The tropical mockingbird (Mimus gilvus) is a resident breeding bird from southern Mexico to northern and eastern South America and in the Lesser Antilles and other Caribbean islands.
Taxonomy and systematics
The tropical mockingbird has sometimes been considered conspecific with its closest living relative, the northern mockingbird (Milvus polyglottos) and forms a superspecies with it. The critically endangered Socorro mockingbird (M. graysoni) is also much closer to these two than previously believed.
The tropical mockingbird has these ten subspecies:
- M. g. gracilis Cabinis (1851)
- M. g. leucophaeus Ridgway (1888)
- M. g. antillarum Hellmayr & Seilern (1915)
- M. g. tobagensis Dalmas (1900)
- M. g. rostratus Cabinis (1851)
- M. g. melanopterus Lawrence (1849)
- M. g. gilvus Vieillot (1808)
- M. g. tolimensis Ridgway (1904)
- M. g. antelius Oberholser (1919)
- M. g. magnirostris Cory (1887)
M. g. antelius and M. g. magnirostris have been suggested as separate species but morphological and vocal evidence for the potential splits are weak.
Adult tropical mockingbirds are 23 to 25.5 cm (9.1 to 10.0 in) long. Mean weights of various subspecies vary greatly. Adults of the nominate subspecies are gray on the head and upper parts and have a whitish supercilium and a dark stripe through the eye. The underparts are off-white and the wings are blackish with two white wing bars and white edges to the flight feathers. They have a long dark tail with white feather tips, a slim black bill with a slight downward curve and long dark legs. Juveniles are browner and their chest and flanks have dusky streaks.
The subspecies vary in overall size and the length of wings and tail, the intensity of their plumage colors, the extent of pale markings and eye color. M. g. magnirostris is the largest and has a significantly heavier bill than the others; M. g. tolimensis is also larger than the nominate.
Distribution and habitat
The subspecies of the tropical mockingbird are distributed thus:
- M. g. gracilis, southern Mexico south to Honduras and El Salvador
- M. g. leucophaeus, the Yucatán Peninsula and Cozumel and other offshore islands
- M. g. antillarum, the Lesser Antilles from Antigua south
- M. g. tobagensis, Trinidad and Tobago
- M. g. rostratus, southern Caribbean islands from Aruba east to Blanquilla
- M. g. melanopterus, northern and northeastern Colombia, Venezuela, Guyana, and Brazil's Roraima state
- M. g. gilvus, Suriname and French Guiana
- M. g. tolimensis, western and central Colombia south to extreme northern Ecuador; El Salvador to Panama
- M. g. antelius, coastal northeastern and eastern Brazil south to Rio de Janeiro state
- M. g. magnirostris, San Andrés Island off eastern Nicaragua
The population of M. g. tolimensis in El Salvador, Nicaragua, Costa Rica and Panama are descendants of escaped cage birds imported from Colombia.

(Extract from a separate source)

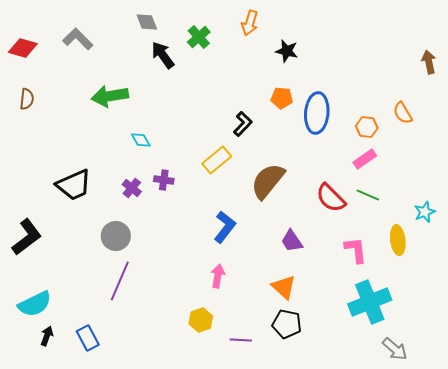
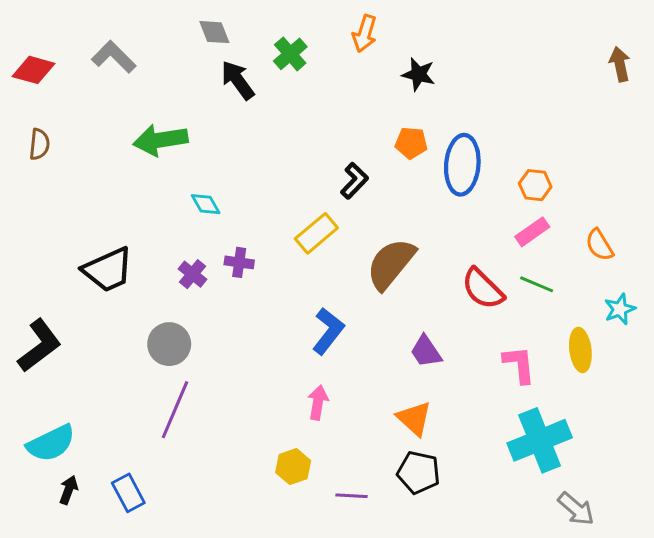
brown arrow: (429, 62) -> (620, 64), moved
orange semicircle: (403, 113) -> (599, 245), moved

The tropical mockingbird is common in most open habitats, including around human habitation. Examples include scrublands, savanna, parks, and farmland. It avoids closed forest and mangroves. It is a bird of the lowlands to middle elevations; it reaches about 2,500 m (8,200 ft) in Central American and the northern Andes. It has been found as high as 2,600 m (8,500 ft) in Colombia and 3,100 m (10,200 ft) in northern Ecuador.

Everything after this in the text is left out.